Transcrição de Paulo Azambuja, editor do segmento do vídeo original e tradução, gentilmente cedidos. http://pauloaza.blogspot.com 




sábado, 1 de dezembro de 2012

O Ego e os Três Senhores


"O percurso correto do caminho 
espiritual é um processo muito sutil e não alguma coisa a que possamos atirar-nos ingenuamente. Existem numerosos desvios que levam a uma distorção egocentrada da espiritualidade; podemos iludir-nos imaginando que estamos nos desenvolvendo espiritualmente quando, na verdade, não fazemos senão fortalecer nosso egocentrismo por meio de técnicas espirituais. A essa distorção básica pode dar-se o nome de materialismo espiritual."

Este é um apanhado de algumas armadilhas do caminho com algumas advertências acerca dos perigos que poderiam encontrar ao percorrê-lo, pois os discípulos normalmente trazem para o caminho uma grande dose de confusão, mal-entendidos e expectativas..

As pessoas se envolvem com o materialismo espiritual, as muitas formas de auto-ilusão em que os aspirantes podem cair. Depois desse passeio inicial pelos desvios ao longo do trajeto, vem então o verdadeiro caminho espiritual em seu contornos mais amplos.

O que se apresenta aqui é um enfoque budista clássico — não no sentido formal, mas no sentido de mostrar o cerne do enfoque budista da espiritualidade. Apesar de não ser teísta, o caminho budista não contradiz as disciplinas teístas. As diferenças entre os caminhos são mais uma questão de ênfase e de método. Os problemas básicos do materialismo espiritual são comuns a todas as disciplinas espirituais.

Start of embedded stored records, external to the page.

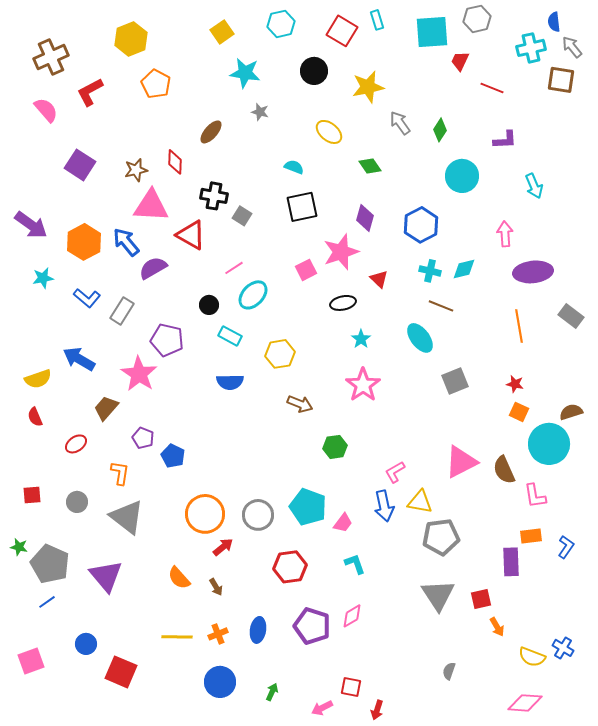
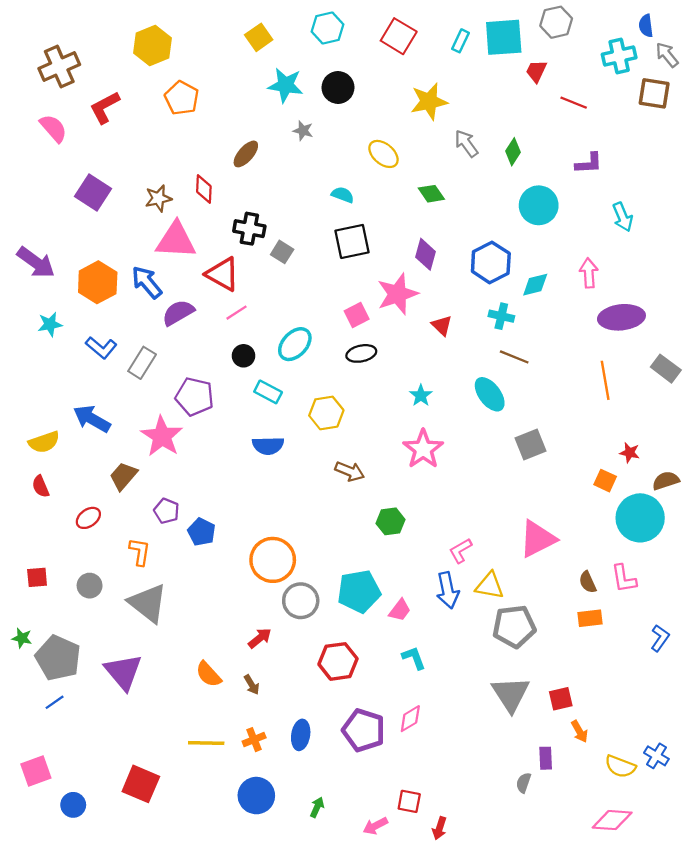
cyan rectangle: (377, 20) -> (460, 41), moved, turned 42
black circle: (314, 71) -> (338, 87), moved
pink line: (234, 268) -> (237, 313), moved
cyan diamond: (464, 269) -> (535, 285), moved
black ellipse: (343, 303) -> (361, 353), moved
red star: (515, 384) -> (630, 453), moved
brown semicircle: (504, 470) -> (588, 582), moved, size x0.7
cyan pentagon: (308, 507) -> (359, 591), turned -30
orange circle: (205, 514) -> (273, 560), moved
orange rectangle: (531, 536) -> (590, 618), moved
purple rectangle: (511, 562) -> (546, 758), moved, size x0.7
blue circle: (86, 644) -> (73, 805), moved

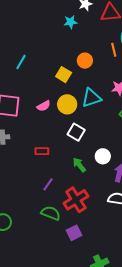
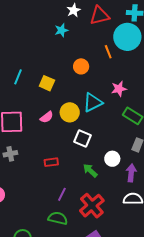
yellow square: (64, 75) -> (47, 83), moved
green semicircle: (51, 213) -> (58, 218), moved

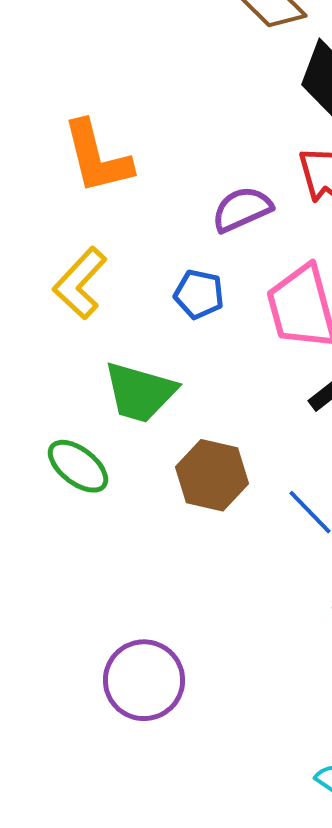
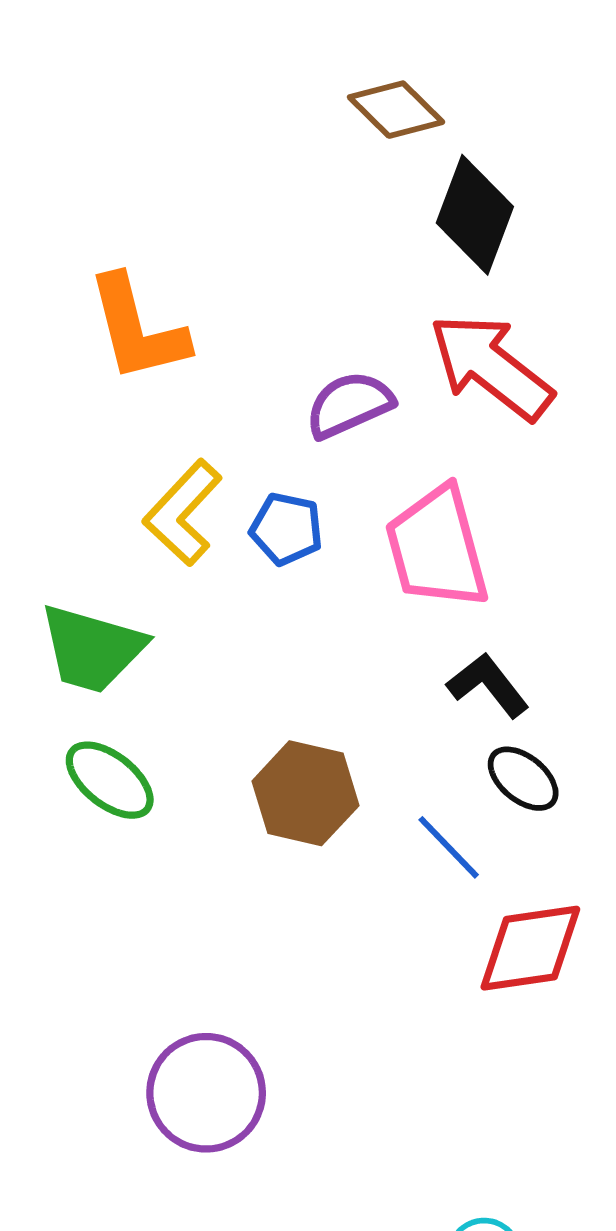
yellow L-shape: (80, 283) -> (183, 513), moved
green trapezoid: (140, 392) -> (92, 649), moved

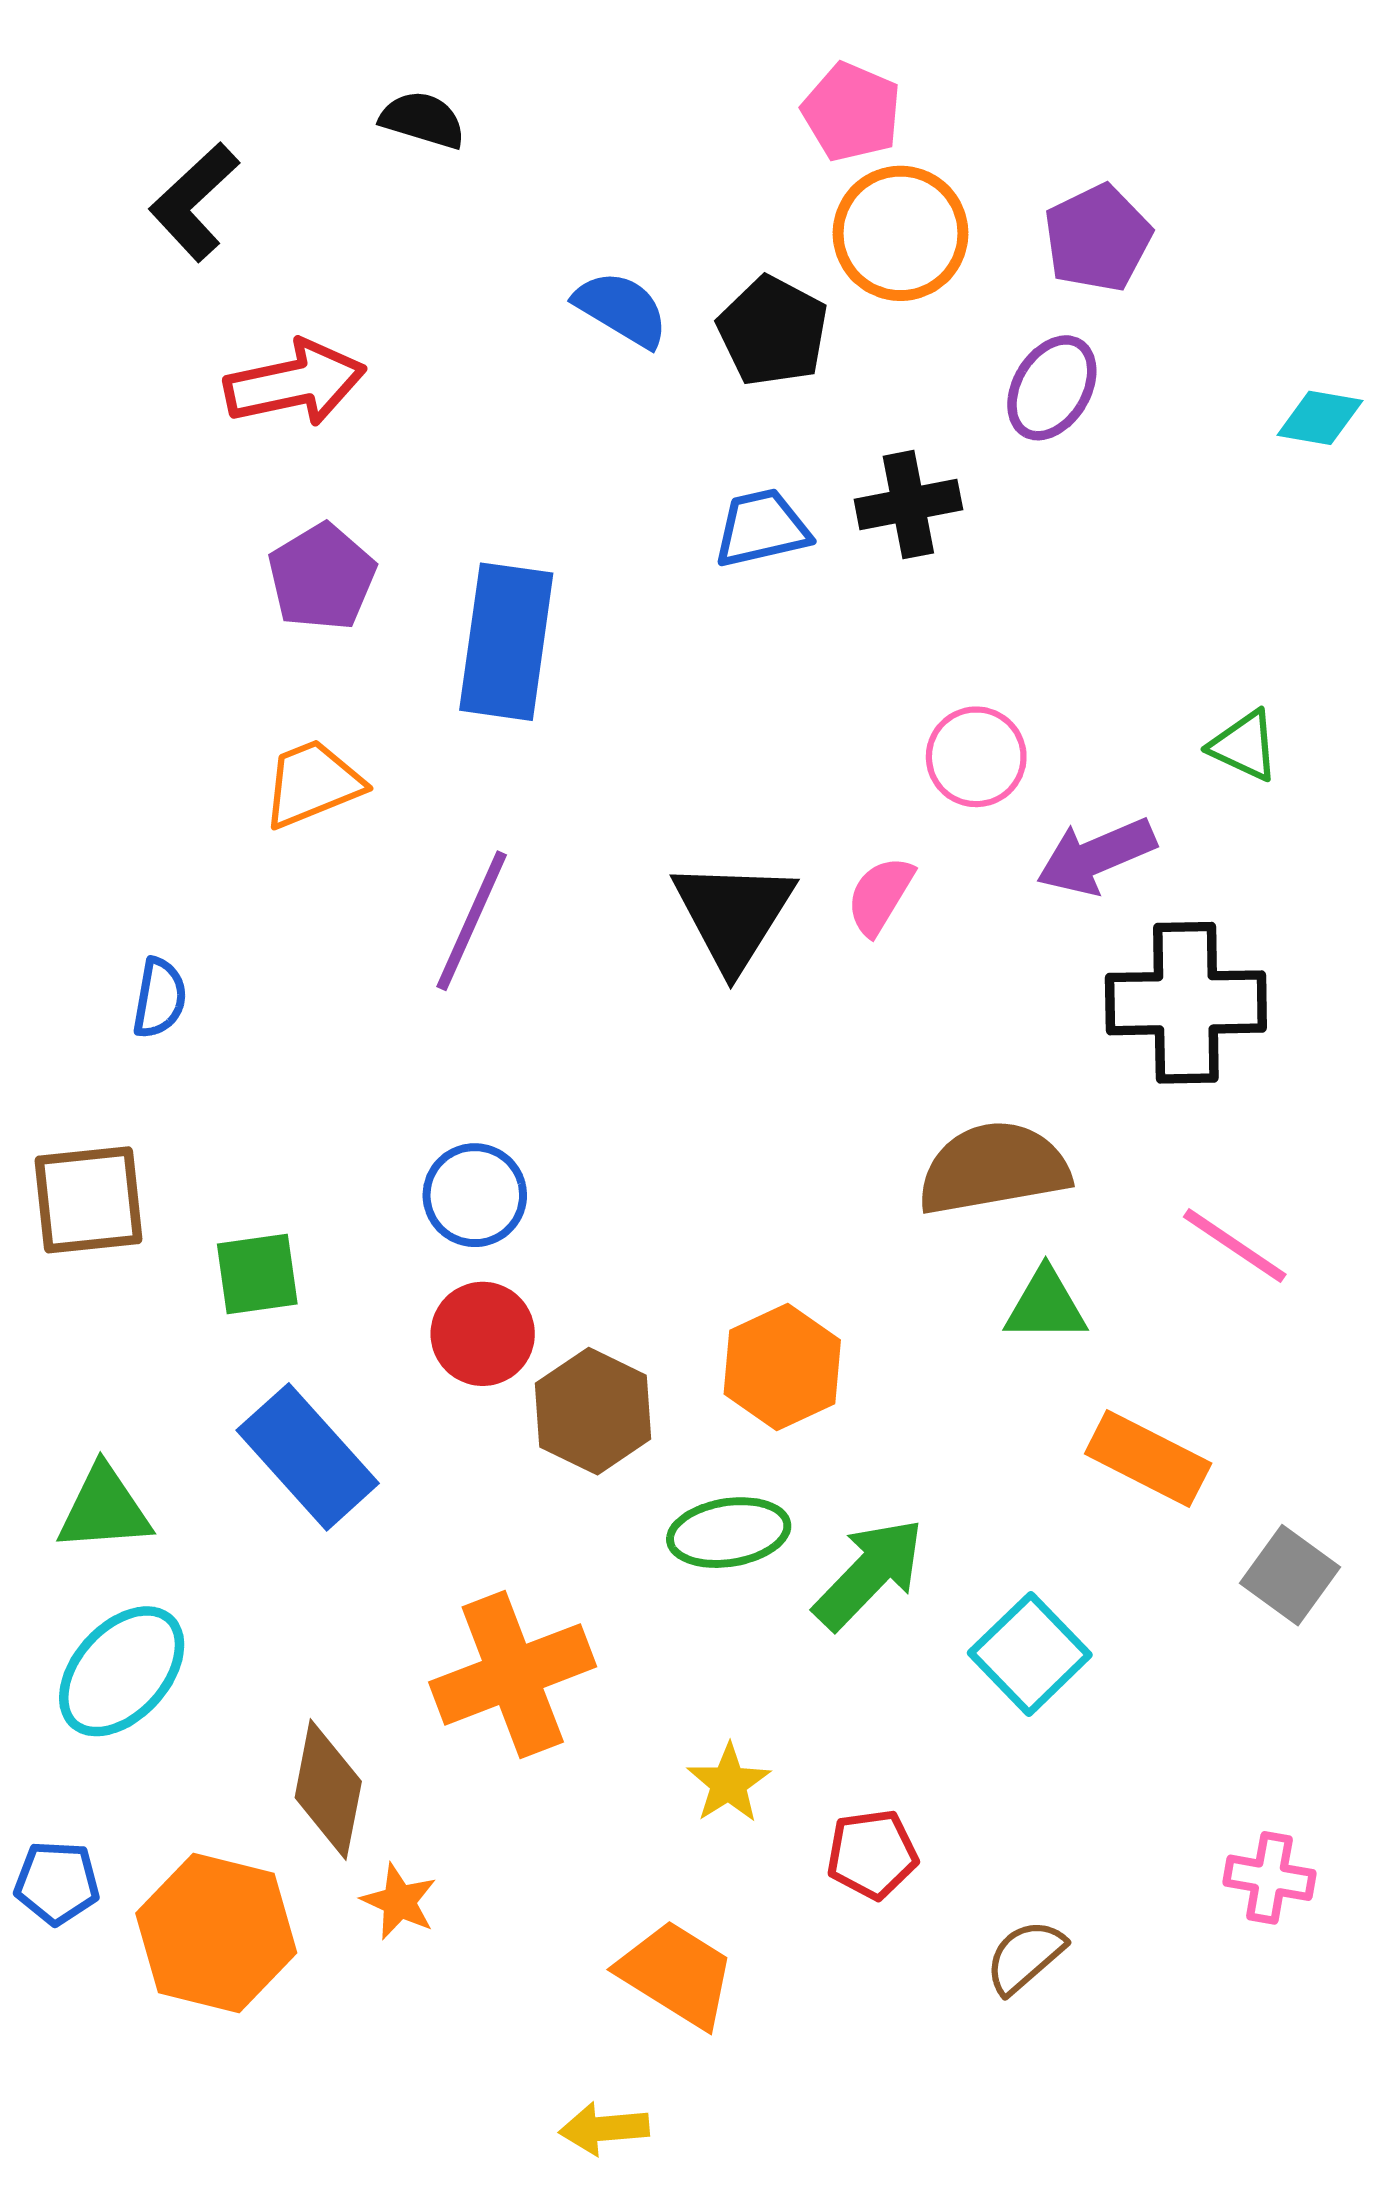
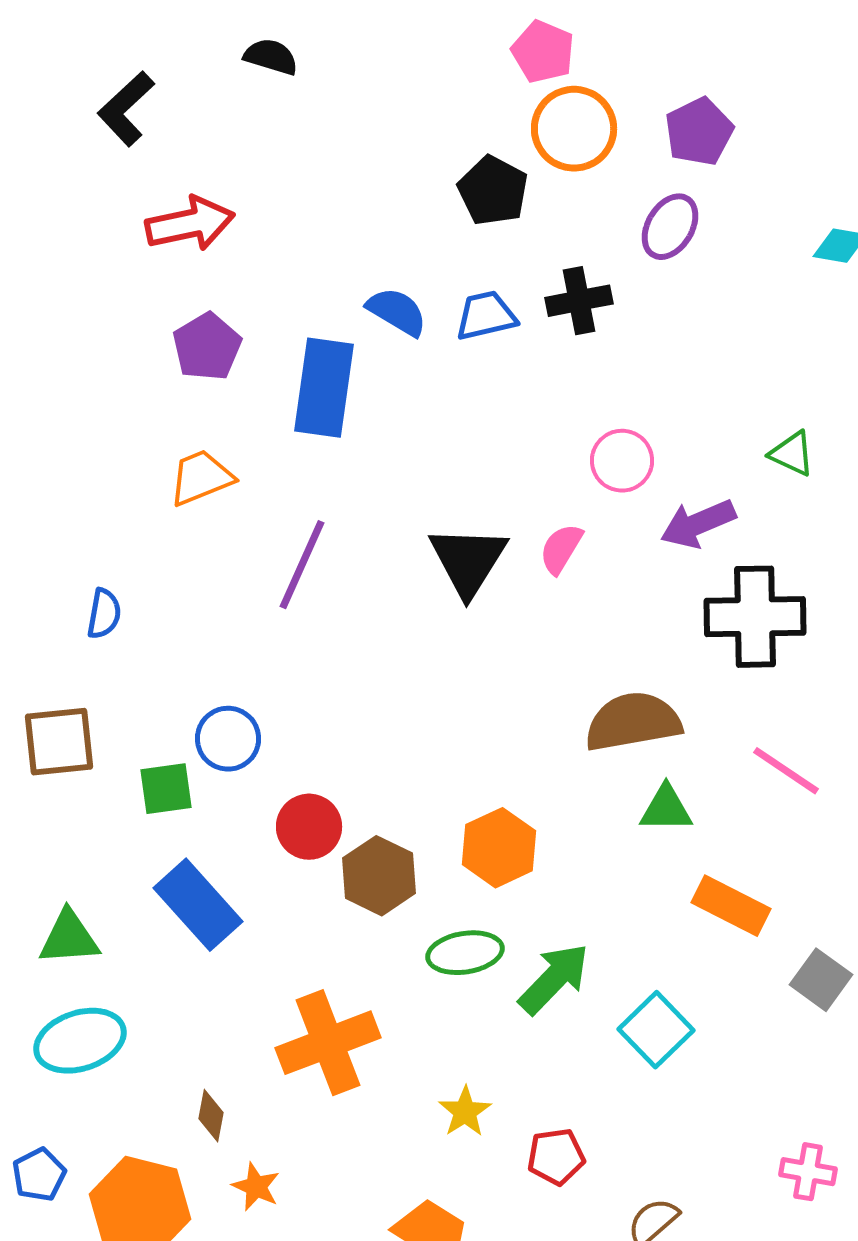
blue semicircle: (621, 309) -> (397, 312), moved
blue circle: (475, 1195) -> (228, 739), moved
cyan ellipse: (122, 1671) -> (80, 1041), turned 30
brown diamond: (328, 1790) -> (211, 1116), size x0.6
blue pentagon: (57, 1883) -> (39, 1175), turned -30

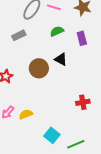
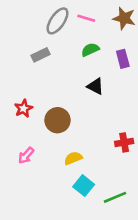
brown circle: (39, 68) -> (58, 120), moved
yellow semicircle: (26, 114) -> (73, 158), moved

O enfoque budista começa com a nossa confusão e o nosso sofrimento, e atua no sentido de destrinchar sua origem. O enfoque teísta começa com a riqueza de Deus e atua no sentido de elevar a consciência de modo que ela experimente a presença de Deus. Todavia, dado que os obstáculos ao reIacionamento com Deus são as nossas confusões e negatividades, o enfoque teísta também precisa lidar com elas. O orgulho espiritual, por exemplo, causa tantos problemas nas disciplinas teístas quanto no budismo.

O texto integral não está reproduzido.